The Nash Ensemble Sparkle in Spohr and Mendelssohn

United KingdomUnited Kingdom Spohr, Mendelssohn: Nash Ensemble. Wigmore Hall, London, 10.3.2019. (CC)

Spohr  – Nonet in F Op.31
Mendelssohn – Piano Trio No.2 in C minor Op.66

The Nash Ensemble’s recording of Spohr’s Octet and Nonet on a CRD gatefold LP was part of my teenage listening (see Glyn Pursglove’s Musicweb International review of the compact disc reissue here). How wonderful it was to hear this very group in the Nonet (different players of course) coupled with some miraculous Mendelssohn as part of the Nash Ensemble’s ‘German Romantics’ series at Wigmore Hall in its 2018/19 season.

Spohr’s music is ever congenial and, in a performance such as this, fresh.

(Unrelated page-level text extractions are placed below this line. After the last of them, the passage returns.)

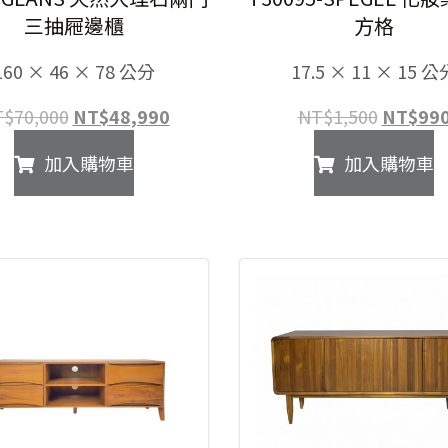
三抽屜邊櫃
方格
160 × 46 × 78 公分
17.5 × 11 × 15 公
原
目
原
T$
70,000
NT$
48,990
NT$
1,500
NT$
99
始
前
始
加入購物車
加入購物車
價
價
價
格：
格：
格：
NT$70,000。
NT$48,990。
NT$1,5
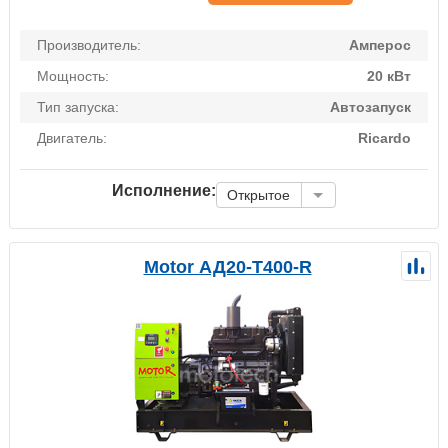
Производитель:
Амперос
Мощность:
20 кВт
Тип запуска:
Автозапуск
Двигатель:
Ricardo
Исполнение:
Открытое
Motor АД20-Т400-R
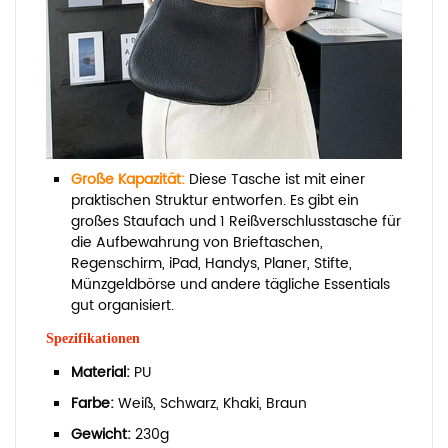
Große Kapazität:
Diese Tasche ist mit einer
praktischen Struktur entworfen. Es gibt ein
großes Staufach und 1 Reißverschlusstasche für
die Aufbewahrung von Brieftaschen,
Regenschirm, iPad, Handys, Planer, Stifte,
Münzgeldbörse und andere tägliche Essentials
gut organisiert.
Spezifikationen
Material:
PU
Farbe:
Weiß, Schwarz, Khaki, Braun
Gewicht:
230g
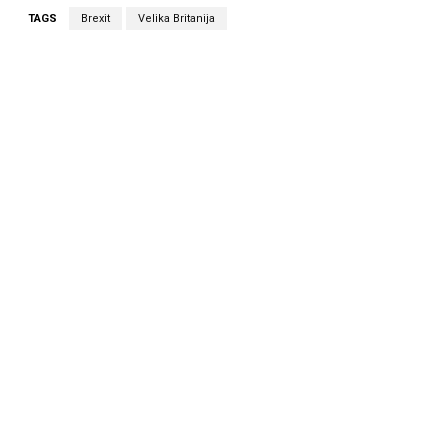
TAGS
Brexit
Velika Britanija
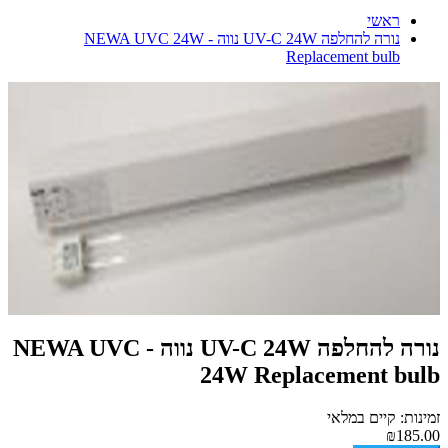
ראשי
נורה להחלפה UV-C 24W נווה - NEWA UVC 24W
Replacement bulb
נורה להחלפה UV-C 24W נווה - NEWA UVC
24W Replacement bulb
זמינות: קיים במלאי
₪185.00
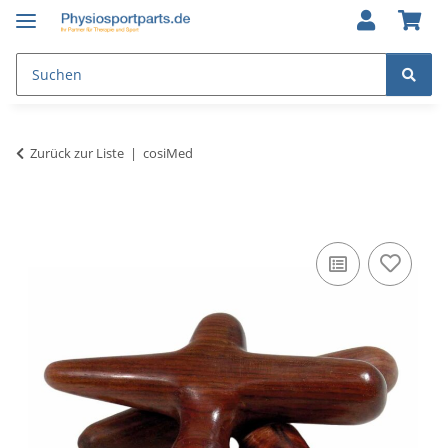
Zurück zur Liste
cosiMed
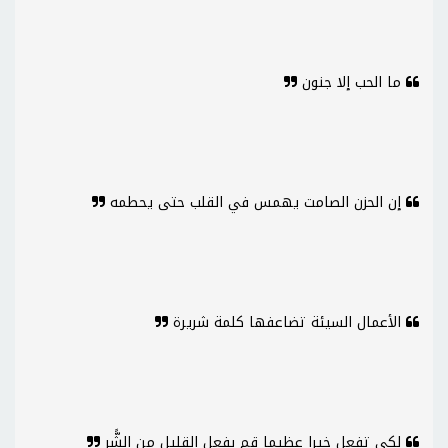
ما الحب إلا جنون
إن الحزن الصامت يهمس في القلب حتى يحطمه
الأعمال السيئة تضاعفها كلمة شريرة
لكي تفعل خيرا عظيما قم بفعل القليل من الشًّر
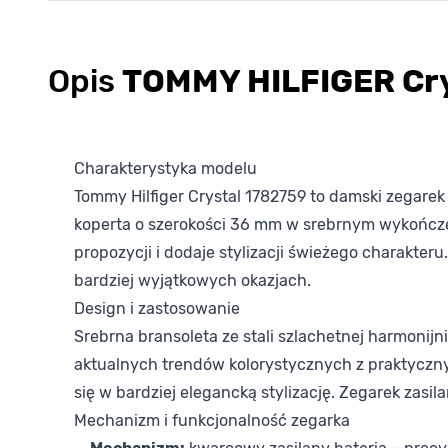
Opis
TOMMY HILFIGER Cry
Charakterystyka modelu
Tommy Hilfiger Crystal 1782759 to damski zegarek
koperta o szerokości 36 mm w srebrnym wykończe
propozycji i dodaje stylizacji świeżego charakteru
bardziej wyjątkowych okazjach.
Design i zastosowanie
Srebrna bransoleta ze stali szlachetnej harmonijn
aktualnych trendów kolorystycznych z praktyczn
się w bardziej elegancką stylizację. Zegarek zasi
Mechanizm i funkcjonalność zegarka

Stephanie Gonley’s warm-toned violin began the first movement, which blossomed into perfect Sunday morning music. The pairing of Gonley with violist Lawrence Power worked particularly well as Spohr offers the two instruments their own moments in the spotlight. Wind solos were remarkable, perhaps most notably from Ursula Leveaux on bassoon and Richard Hosford on clarinet. The Nonet places the Scherzo second, a restrained, veiled thing at first, not an atmosphere destined to last. And indeed, upward scales act like a cleansing agent so that the woodwind can pipe happily. Stephanie Gonley’s virtuosity was again showcased in the Trio, with its delicious hints of Ländler. The slow movement, an Adagio, finds Spohr writing first for strings then for wind, pitting them against each other like two different organ stops; both panels were exquisitely balanced. Subsequent flute and clarinet exchanges were glorious; watching the players and their sense of rapt communication along with their frequent glances at each other underlined the sense of deep chamber music here. Of particular note was Gareth Hulse’s golden-toned oboe. The finale finds Spohr happily playing with a simple idea (an ascending scale) whose gold lies in the arabesque ‘tail’ of the motif. Wit surfaced again here with the string/wind alternation later in the movement where before there had been only strings and silence. The players clearly had fun; so did we.

A quick, and well-managed, stage rearrangement (and a well-deserved smattering of applause for the Wigmore Hall staff) and Ian Brown, long-standing member of the Nash, entered along with Gonley and Adrian Brendel for Mendelssohn’s wonderful C minor Piano Trio. The opening, beautifully veiled but with very clear articulation from the strings, introduced Brown’s low-pedal approach, which paid off handsomely. A lovely moment too that cannot be rehearsed: just as Adrian Brendel embarked on a radiant cello melody, so the sun came out and parts of the hall were illuminated wondrously. The slow movement (second this time) began on piano like a reflective Lied ohne Worte, the violin and cello taking over the theme with the musical equivalent of a dignified bow to the pianist. Gonley’s and Brendel’s sounds meshed beautifully. It was left to the Scherzo to reinject momentum, and so it did with scamperings that properly mirrored the quasi presto part of the movement’s tempo indicator. Lots of the Mendelssohn of Midsummer Night’s Dream here (the incidental music to which was written a mere three years earlier). The finale was imbued the lilt of dance, but the close held much power. A superb performance; a superb concert.